Language was added by council to ensure a left turn exit onto Eaglewind Boulevard from the parkade, in hopes drivers will head that direction and avoid potential congestion on other strata roads. A local traffic only sign for the strata road was already proposed as well.

The total parking amount and the left turn were some of the determining factors in Pettingill’s decision against approving the permit.

“If we’re requiring those [parking] spots, we’re expecting people to use them. That’s a whole lot of new cars downtown when we’re saying we want to do a mode shift; we want to move away from cars. So, it seems completely at odds with our policy goals,” he said.

Coun. Andrew Hamilton, however, said the parking variance was not too far out of the realm of the existing policy.

“If we want our developers to have to bring us something different, we need to change our policies,” he said.

Furthermore, on the left turn language, Pettingill said he was more in favour of first getting staff to analyze the costs to the District of adding such an exit before approving the go-ahead.

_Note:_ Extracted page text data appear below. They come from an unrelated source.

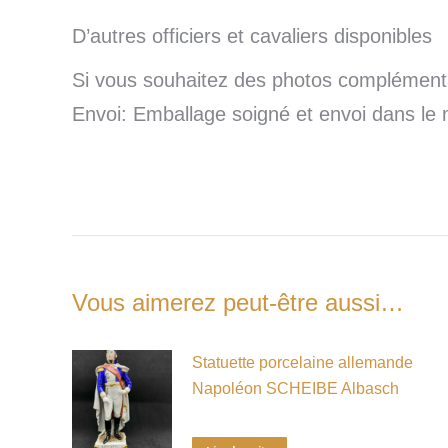
D’autres officiers et cavaliers disponibles
Si vous souhaitez des photos complémentai
Envoi: Emballage soigné et envoi dans le 
Vous aimerez peut-être aussi…
Statuette porcelaine allemande
Napoléon SCHEIBE Albasch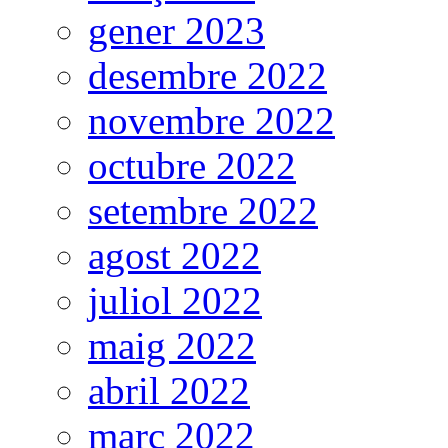
gener 2023
desembre 2022
novembre 2022
octubre 2022
setembre 2022
agost 2022
juliol 2022
maig 2022
abril 2022
març 2022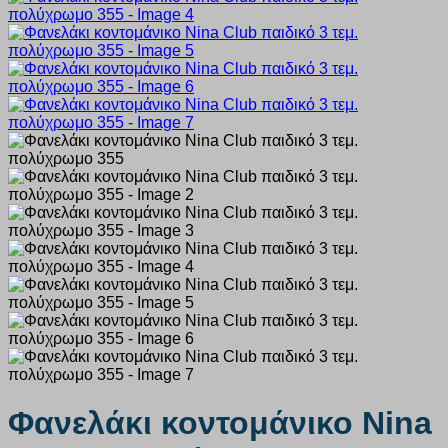
Φανελάκι κοντομάνικο Nina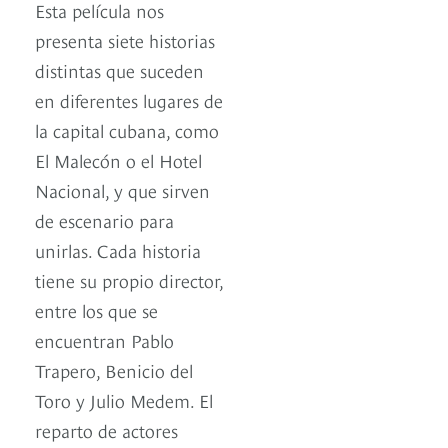
Esta película nos
presenta siete historias
distintas que suceden
en diferentes lugares de
la capital cubana, como
El Malecón o el Hotel
Nacional, y que sirven
de escenario para
unirlas. Cada historia
tiene su propio director,
entre los que se
encuentran Pablo
Trapero, Benicio del
Toro y Julio Medem. El
reparto de actores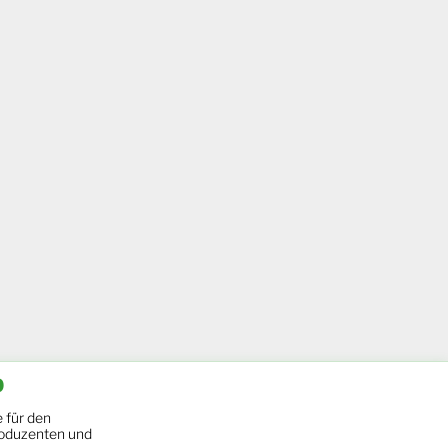
b
 für den
oduzenten und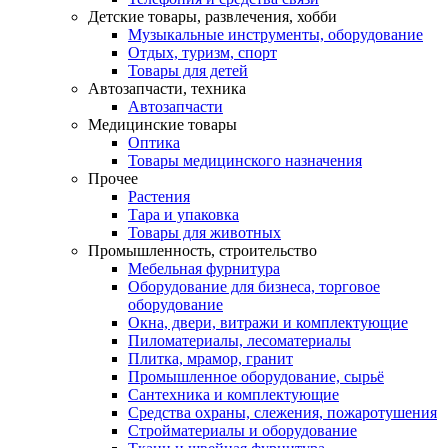
Детские товары, развлечения, хобби
Музыкальные инструменты, оборудование
Отдых, туризм, спорт
Товары для детей
Автозапчасти, техника
Автозапчасти
Медицинские товары
Оптика
Товары медицинского назначения
Прочее
Растения
Тара и упаковка
Товары для животных
Промышленность, строительство
Мебельная фурнитура
Оборудование для бизнеса, торговое
оборудование
Окна, двери, витражи и комплектующие
Пиломатериалы, лесоматериалы
Плитка, мрамор, гранит
Промышленное оборудование, сырьё
Сантехника и комплектующие
Средства охраны, слежения, пожаротушения
Стройматериалы и оборудование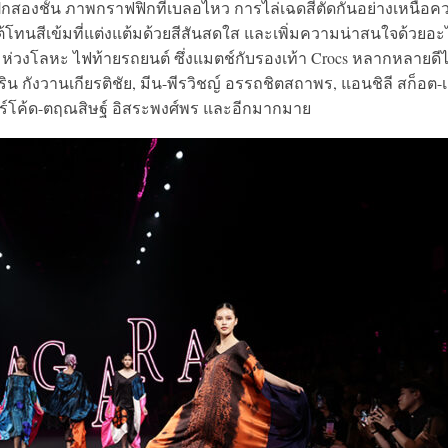
สองชั้น ภาพกราฟฟิกที่เบลอไหว การไล่เฉดสีตัดกันอย่างเหนือค
้โทนสีเข้มที่แต่งแต้มด้วยสีสันสดใส และเพิ่มความน่าสนใจด้วยอะ
่วงโลหะ ไฟท้ายรถยนต์ ซึ่งแมตช์กับรองเท้า Crocs หลากหลายดีไ
กริน กังวานเกียรติชัย, มีน-พีรวิชญ์ อรรถชิตสถาพร, แอนชิลี สก็อต-
น,บาร์โค้ด-ตฤณสิษฐ์ อิสระพงศ์พร และอีกมากมาย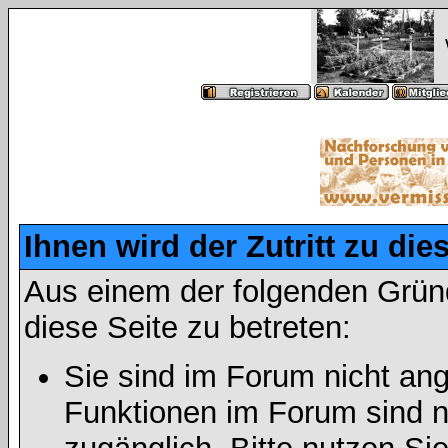
Ihnen wird der Zutritt zu die
Aus einem der folgenden Gründ
diese Seite zu betreten:
Sie sind im Forum nicht an
Funktionen im Forum sind n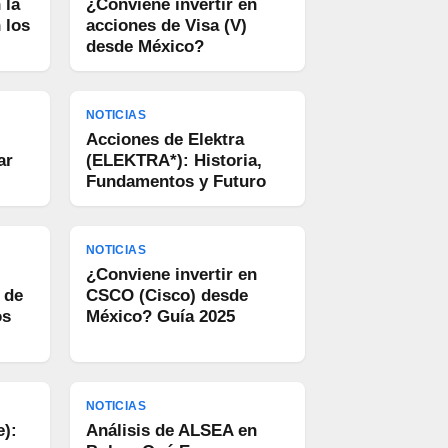
 la
¿Conviene invertir en
 los
acciones de Visa (V)
desde México?
NOTICIAS
Acciones de Elektra
ar
(ELEKTRA*): Historia,
Fundamentos y Futuro
NOTICIAS
¿Conviene invertir en
 de
CSCO (Cisco) desde
os
México? Guía 2025
NOTICIAS
e):
Análisis de ALSEA en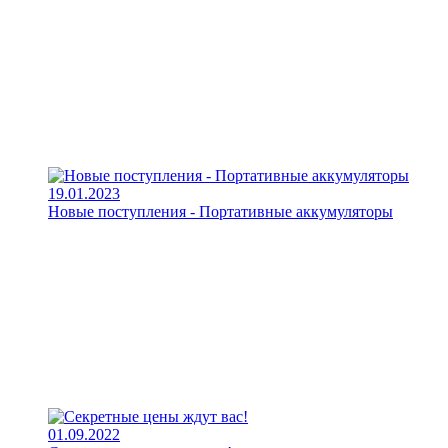
19.01.2023
Новые поступления - Портативные аккумуляторы
01.09.2022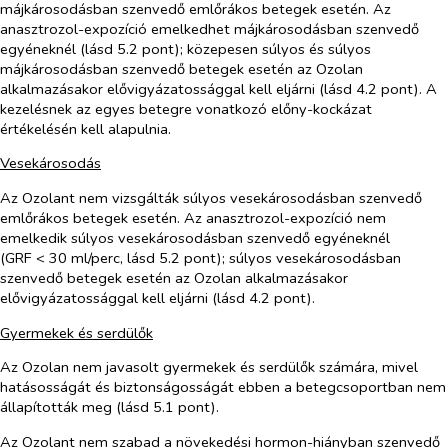
májkárosodásban szenvedő emlőrákos betegek esetén. Az
anasztrozol-expozíció emelkedhet májkárosodásban szenvedő
egyéneknél (lásd 5.2 pont); közepesen súlyos és súlyos
májkárosodásban szenvedő betegek esetén az Ozolan
alkalmazásakor elővigyázatossággal kell eljárni (lásd 4.2 pont). A
kezelésnek az egyes betegre vonatkozó előny-kockázat
értékelésén kell alapulnia.
Vesekárosodás
Az Ozolant nem vizsgálták súlyos vesekárosodásban szenvedő
emlőrákos betegek esetén. Az anasztrozol-expozíció nem
emelkedik súlyos vesekárosodásban szenvedő egyéneknél
(GRF < 30 ml/perc, lásd 5.2 pont); súlyos vesekárosodásban
szenvedő betegek esetén az Ozolan alkalmazásakor
elővigyázatossággal kell eljárni (lásd 4.2 pont).
Gyermekek és serdülők
Az Ozolan nem javasolt gyermekek és serdülők számára, mivel
hatásosságát és biztonságosságát ebben a betegcsoportban nem
állapították meg (lásd 5.1 pont).
Az Ozolant nem szabad a növekedési hormon-hiányban szenvedő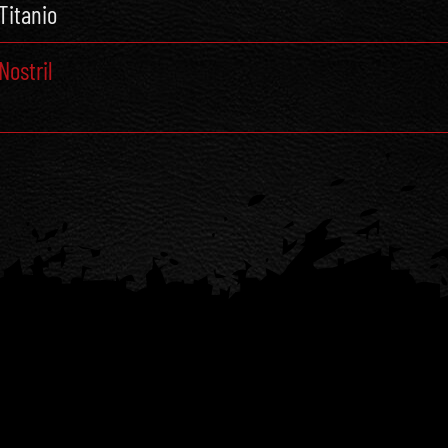
Titanio
Nostril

On the other hand, French said he did not want to see Squamish become known for new developments being “super difficult” to enter and exit.

“We have this about to become the reality at Redbridge thanks to decisions that were made many years ago by council members sitting in these seats. I don’t wish to repeat the oddity that we’re about to inherit at Redbridge for this proposal.”

Overall, Coun. Eric Andersen approved the development permit, but offered feedback about adding public art potentially on flat, ground-level surfaces as there were no blank walls available. 

Additionally, while he noted the advisory design panel supported the existing colouring, he was more in favour of adding colours beyond the OCP policy of using natural colours of the local temperate rainforest environment in Squamish. Currently, the buildings will have a cultured stone base with white splashes and additional wood traits. Greenlaw said she also favoured these additional colours.

The feedback about colour sparked Coun. Jenna Stoner to make a motion to review the colour guidelines, which was unanimously approved. 

Council members also had a lengthy discussion about the Norway maple tree on the property, but it ultimately will be cut down.

“In compensation for the removal, several areas for large trees are proposed in the site plan, including four new Norway Maples,” the staff report to council said. “In total, 70 new trees will be planted on site. The trees removed are proposed to be milled and donated to the local Men’s Shed.”

Watch the whole discussion on the District’s YouTube channel.

Note: This story has been corrected to clarify Coun. Eric Andersen is in favour of having more colours than those defined in the OCP policy.